The proposal to amend MCR 7.215(C) would, among other things, discourage the citation of unpublished cases in appellate briefs. If an unpublished opinion is cited, an explanation about why published authority is unavailable must be provided.

The Michigan Court of Appeals proposed the rule change because the judges say they have seen attorneys increasingly relying on unpublished cases for basic legal principles, even when published cases are available.

The rule amendment was published for comment earlier this year. The Supreme Court received numerous written responses from the bench and bar, most disfavoring the change.

At the Supreme Court’s Sept. 16 public hearing on the proposed amendment, two speakers indicated their support for the proposal: Court of Appeals Judges Elizabeth L. Gleicher and Christopher M. Murray.

“There is no aspect [of this amendment] that ties a practitioner’s hands behind his back,” said Gleicher, who chairs the Court of Appeals Rules Committee. “It does not prevent practitioners from citing unpublished authority and, when they do, explaining why it’s being cited.”

The “outcry” from lawyers has been “tremendous,” Murray said. “I think there’s a disconnect between what we see on a daily basis [at the Court of Appeals] and what they believe.”

The remaining speakers told the Supreme Court they oppose the amendment, for various reasons.

The proposal “goes too far,” said Grand Rapids appellate attorney Gaëtan Gerville-Réache, of Warner Norcross & Judd LLP. “Good advocacy is that if there is published authority on point, you cite it. This rule says you now have to explain why the unpublished authority is relevant. The national trend is toward allowing citation [to unpublished cases]. This rule goes in the opposite direction.”

According to Gerville-Réache, “We disagree that this problem deserves a court rule, that this rule will solve a problem and that this rule only goes as far as they say it does.”

During the hearing, Justice Stephen J. Markman, who disagreed with publishing the proposal in the first place, pointed out that many opinions are unpublished because the propositions of law are well-settled.

“Yet, we’re [now] being told to take extra care in citing these unpublished opinions when the area of the law is well-settled,” he pointed out.

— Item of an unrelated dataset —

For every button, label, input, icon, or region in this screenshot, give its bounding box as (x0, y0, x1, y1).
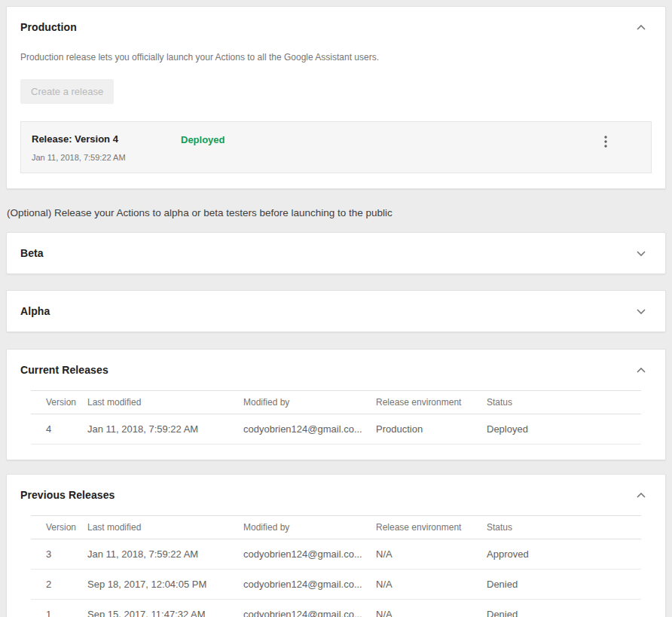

The issue, according to Markman, is not whether lawyers are being conscientious in their advocacy or whether there is enough published authority to cite. “It’s whether unpublished opinions are quasi-law or real law,” he said.

“The amendment merely summarizes what effective advocates already know: citation to unpublished authority without explanation to why is ineffective,” Gleicher told the high court.

“It does not advance a client’s cause and does not help the court decide a case or craft an opinion,” she said. “It sends a message that the advocate has not done his or her homework and has not located published authority that would help the court.”

Under the proposal, lawyers would have to inform the court “in a phrase, sentence or short footnote” why the unpublished opinion is being offered, Gleicher said.

Amending MCR 7.215(C) would put Michigan in the mainstream with other courts across the country, Gleicher said. “Some states forbid any citation to unpublished authority, no exceptions. Others allow for a safety valve like ours, and we think that’s the preferable rule.”

Gleicher emphasized the rule was offered as a way to help lawyers be more effective advocates. “And it is published authority that helps us write the most effective opinions.”

Murray said unpublished authority is cited “all the time,” even when published cases are available. “The rule says they don’t have any precedential effect. People are ignoring that. So if you want to use it, just tell us why.”

Chief Justice Robert P. Young Jr. asked about the “shrinking range” of published opinions.

“The impact [of the rule amendment] will be more published opinions, although I don’t necessarily think we need to publish more,” Murray stated.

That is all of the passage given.